§ **Exercise requirements**
Start at the line containing "Privacy Policy (450, 1961)" and transcribe every line exactly through the end of the records below, and only those lines.
-------- Exercise input --------
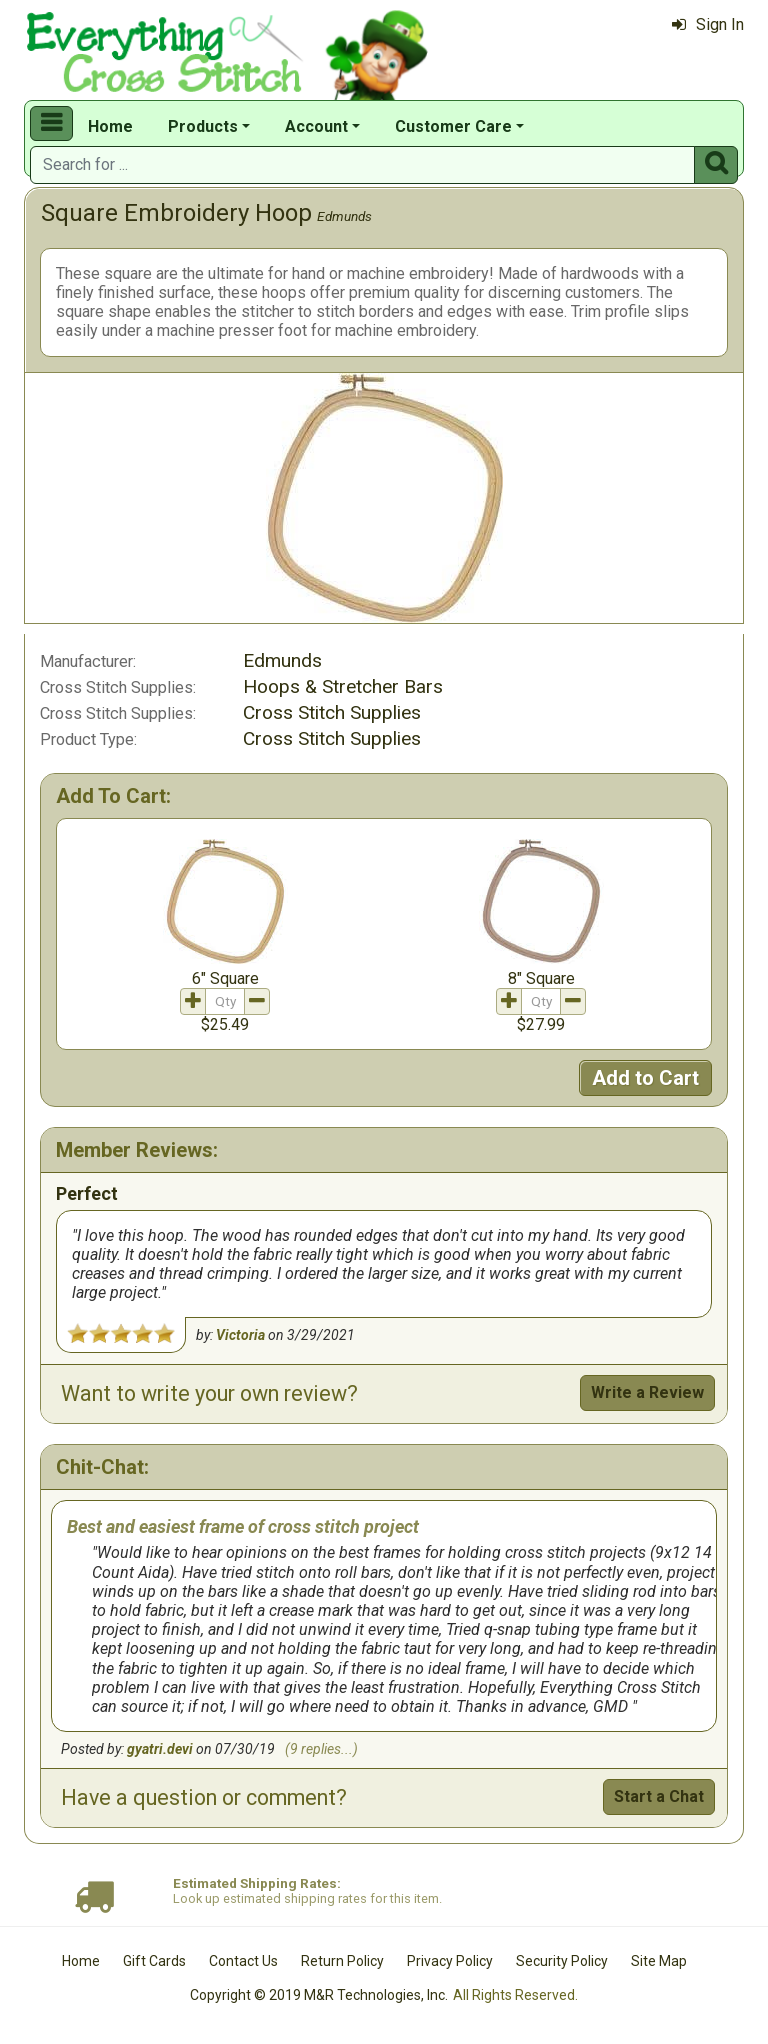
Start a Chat (659, 1796)
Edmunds (344, 216)
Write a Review (647, 1392)
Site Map (659, 1961)
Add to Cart (645, 1078)
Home (110, 126)
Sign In (708, 24)
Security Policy (562, 1961)
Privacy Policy (450, 1961)
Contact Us (243, 1961)
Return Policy (342, 1961)
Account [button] (316, 126)
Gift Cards (154, 1961)
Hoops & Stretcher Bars (343, 686)
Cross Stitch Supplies (332, 712)
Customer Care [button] (453, 126)
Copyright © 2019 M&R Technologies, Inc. (319, 1995)
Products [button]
--------
§ **Result of this exercise**
Privacy Policy (450, 1961)
Contact Us (243, 1961)
Return Policy (342, 1961)
Account [button] (316, 126)
Gift Cards (154, 1961)
Hoops & Stretcher Bars (343, 686)
Cross Stitch Supplies (332, 712)
Customer Care [button] (453, 126)
Copyright © 2019 M&R Technologies, Inc. (319, 1995)
Products [button]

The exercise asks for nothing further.